TASK PROMPT »
Each line of the data that mentions the string "para" needs to be identified and copied.

** Opening RECORDS TO USE block **

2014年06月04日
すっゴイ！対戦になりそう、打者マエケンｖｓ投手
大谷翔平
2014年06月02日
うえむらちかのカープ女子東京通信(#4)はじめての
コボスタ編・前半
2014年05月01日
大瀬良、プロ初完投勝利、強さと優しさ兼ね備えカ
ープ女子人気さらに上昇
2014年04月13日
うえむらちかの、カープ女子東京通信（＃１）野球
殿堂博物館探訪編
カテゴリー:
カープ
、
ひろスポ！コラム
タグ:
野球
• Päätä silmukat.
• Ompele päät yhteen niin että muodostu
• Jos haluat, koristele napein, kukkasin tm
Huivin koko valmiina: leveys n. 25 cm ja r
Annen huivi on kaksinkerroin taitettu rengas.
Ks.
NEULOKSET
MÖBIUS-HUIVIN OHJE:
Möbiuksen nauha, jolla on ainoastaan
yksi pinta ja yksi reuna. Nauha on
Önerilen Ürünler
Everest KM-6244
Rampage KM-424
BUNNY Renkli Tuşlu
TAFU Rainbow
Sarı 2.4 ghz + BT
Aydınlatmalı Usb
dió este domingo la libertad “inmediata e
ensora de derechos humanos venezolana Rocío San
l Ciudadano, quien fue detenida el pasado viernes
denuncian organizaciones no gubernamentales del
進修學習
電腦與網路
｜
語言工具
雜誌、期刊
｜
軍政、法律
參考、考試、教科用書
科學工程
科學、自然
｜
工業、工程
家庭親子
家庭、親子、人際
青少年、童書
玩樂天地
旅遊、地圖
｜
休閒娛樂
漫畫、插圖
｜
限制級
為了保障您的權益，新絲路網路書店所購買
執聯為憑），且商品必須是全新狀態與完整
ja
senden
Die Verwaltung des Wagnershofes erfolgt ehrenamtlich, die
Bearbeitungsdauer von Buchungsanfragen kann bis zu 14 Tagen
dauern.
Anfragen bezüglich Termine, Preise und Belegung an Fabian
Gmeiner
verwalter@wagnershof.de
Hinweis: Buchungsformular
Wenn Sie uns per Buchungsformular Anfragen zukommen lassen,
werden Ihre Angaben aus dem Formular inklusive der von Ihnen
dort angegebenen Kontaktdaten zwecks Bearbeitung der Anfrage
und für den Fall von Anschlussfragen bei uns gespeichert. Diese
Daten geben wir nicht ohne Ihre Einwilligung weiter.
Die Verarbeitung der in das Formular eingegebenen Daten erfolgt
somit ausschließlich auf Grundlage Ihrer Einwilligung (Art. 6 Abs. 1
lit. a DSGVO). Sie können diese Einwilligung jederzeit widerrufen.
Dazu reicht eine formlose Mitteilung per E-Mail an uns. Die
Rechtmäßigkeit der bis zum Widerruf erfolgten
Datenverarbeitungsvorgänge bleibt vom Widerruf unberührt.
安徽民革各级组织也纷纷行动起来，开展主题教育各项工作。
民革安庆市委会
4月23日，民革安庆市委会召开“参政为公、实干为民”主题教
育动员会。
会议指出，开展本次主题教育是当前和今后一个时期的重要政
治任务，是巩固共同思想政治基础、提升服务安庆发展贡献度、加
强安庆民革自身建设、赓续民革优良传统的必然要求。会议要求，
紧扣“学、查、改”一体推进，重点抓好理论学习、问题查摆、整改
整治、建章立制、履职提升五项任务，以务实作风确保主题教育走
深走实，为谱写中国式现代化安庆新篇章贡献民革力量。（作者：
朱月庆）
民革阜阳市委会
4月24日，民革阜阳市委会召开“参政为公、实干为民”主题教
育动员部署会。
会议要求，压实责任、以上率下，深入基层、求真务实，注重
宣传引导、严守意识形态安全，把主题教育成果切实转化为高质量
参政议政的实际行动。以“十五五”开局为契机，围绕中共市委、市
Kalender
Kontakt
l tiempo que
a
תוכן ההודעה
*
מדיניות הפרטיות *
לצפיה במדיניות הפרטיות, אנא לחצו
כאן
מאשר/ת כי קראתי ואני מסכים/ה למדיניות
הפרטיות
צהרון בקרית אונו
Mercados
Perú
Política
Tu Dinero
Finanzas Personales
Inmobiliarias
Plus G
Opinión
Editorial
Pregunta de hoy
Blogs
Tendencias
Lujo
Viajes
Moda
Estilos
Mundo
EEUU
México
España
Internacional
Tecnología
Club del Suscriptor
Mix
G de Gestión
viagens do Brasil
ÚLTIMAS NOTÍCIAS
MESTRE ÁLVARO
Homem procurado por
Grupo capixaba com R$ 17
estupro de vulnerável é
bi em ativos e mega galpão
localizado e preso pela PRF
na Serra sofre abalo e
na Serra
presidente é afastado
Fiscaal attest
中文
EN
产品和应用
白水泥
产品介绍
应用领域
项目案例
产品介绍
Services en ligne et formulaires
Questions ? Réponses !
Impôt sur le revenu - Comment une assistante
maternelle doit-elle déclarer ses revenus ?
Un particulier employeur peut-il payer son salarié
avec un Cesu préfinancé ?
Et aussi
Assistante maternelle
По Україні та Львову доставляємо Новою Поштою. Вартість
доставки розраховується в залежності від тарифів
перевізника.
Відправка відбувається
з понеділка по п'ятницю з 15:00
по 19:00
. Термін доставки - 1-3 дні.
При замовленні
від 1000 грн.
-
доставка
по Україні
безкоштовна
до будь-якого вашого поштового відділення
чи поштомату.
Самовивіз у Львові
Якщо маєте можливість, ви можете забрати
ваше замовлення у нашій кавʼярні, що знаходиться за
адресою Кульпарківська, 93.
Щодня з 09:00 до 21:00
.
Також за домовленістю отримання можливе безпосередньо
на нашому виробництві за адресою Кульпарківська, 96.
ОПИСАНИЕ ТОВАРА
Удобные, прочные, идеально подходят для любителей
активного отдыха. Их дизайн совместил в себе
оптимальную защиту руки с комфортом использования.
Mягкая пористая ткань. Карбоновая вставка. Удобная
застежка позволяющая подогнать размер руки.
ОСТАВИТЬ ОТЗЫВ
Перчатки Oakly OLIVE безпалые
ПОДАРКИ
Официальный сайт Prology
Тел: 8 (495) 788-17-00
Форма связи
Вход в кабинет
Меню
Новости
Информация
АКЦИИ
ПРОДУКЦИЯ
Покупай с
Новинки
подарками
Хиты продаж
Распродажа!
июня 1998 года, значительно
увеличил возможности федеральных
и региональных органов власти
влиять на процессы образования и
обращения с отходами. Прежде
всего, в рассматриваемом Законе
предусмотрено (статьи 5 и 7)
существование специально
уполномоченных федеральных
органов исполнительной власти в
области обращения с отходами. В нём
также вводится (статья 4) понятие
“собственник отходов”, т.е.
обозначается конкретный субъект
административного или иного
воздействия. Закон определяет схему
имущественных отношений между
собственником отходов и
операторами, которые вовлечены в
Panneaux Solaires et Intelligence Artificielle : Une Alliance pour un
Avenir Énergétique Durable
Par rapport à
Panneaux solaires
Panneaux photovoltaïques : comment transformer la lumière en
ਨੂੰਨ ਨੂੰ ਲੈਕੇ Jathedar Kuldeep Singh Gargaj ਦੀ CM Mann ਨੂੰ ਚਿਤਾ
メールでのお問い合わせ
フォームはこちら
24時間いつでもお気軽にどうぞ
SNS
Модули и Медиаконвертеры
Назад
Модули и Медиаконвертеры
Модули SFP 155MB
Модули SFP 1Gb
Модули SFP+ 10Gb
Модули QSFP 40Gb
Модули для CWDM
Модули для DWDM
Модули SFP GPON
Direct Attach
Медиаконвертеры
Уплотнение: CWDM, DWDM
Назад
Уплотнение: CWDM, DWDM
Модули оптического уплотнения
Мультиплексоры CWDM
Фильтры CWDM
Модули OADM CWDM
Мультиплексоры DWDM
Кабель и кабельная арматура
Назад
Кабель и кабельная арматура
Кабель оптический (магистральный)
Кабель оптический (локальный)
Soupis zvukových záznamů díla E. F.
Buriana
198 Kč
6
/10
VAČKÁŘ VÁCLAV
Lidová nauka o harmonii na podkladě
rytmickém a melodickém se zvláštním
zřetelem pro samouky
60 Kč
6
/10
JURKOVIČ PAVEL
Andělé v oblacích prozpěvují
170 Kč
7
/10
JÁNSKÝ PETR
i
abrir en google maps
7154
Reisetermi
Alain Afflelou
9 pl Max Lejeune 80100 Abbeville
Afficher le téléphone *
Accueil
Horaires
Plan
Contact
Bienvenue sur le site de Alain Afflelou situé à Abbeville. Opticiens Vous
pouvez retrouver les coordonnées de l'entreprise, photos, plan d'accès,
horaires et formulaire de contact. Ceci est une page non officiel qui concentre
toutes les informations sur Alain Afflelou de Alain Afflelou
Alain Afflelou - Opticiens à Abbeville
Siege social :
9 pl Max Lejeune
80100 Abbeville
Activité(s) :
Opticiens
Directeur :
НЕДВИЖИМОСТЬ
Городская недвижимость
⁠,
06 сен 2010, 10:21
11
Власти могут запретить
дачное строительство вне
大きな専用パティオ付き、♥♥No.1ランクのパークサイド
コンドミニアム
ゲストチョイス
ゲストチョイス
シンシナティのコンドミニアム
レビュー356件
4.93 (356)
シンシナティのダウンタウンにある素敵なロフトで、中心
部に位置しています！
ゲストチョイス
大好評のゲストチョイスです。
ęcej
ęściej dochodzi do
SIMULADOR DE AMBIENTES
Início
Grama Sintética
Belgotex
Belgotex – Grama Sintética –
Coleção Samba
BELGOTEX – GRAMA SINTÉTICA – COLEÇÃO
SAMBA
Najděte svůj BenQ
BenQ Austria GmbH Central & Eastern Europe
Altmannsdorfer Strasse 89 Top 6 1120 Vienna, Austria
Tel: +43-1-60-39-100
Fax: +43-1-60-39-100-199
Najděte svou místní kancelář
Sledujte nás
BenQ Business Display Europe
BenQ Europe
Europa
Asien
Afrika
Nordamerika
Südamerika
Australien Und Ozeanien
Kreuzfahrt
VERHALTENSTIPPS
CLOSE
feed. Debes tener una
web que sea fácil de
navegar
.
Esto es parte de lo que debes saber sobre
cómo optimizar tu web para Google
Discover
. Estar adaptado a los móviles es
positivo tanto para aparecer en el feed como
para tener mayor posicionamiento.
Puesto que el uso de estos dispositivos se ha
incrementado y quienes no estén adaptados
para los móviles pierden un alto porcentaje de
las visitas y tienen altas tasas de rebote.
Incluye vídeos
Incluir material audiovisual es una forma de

** Closing RECORDS TO USE block **

SOLVED EXERCISE »
cómo optimizar tu web para Google
positivo tanto para aparecer en el feed como
para tener mayor posicionamiento.
para los móviles pierden un alto porcentaje de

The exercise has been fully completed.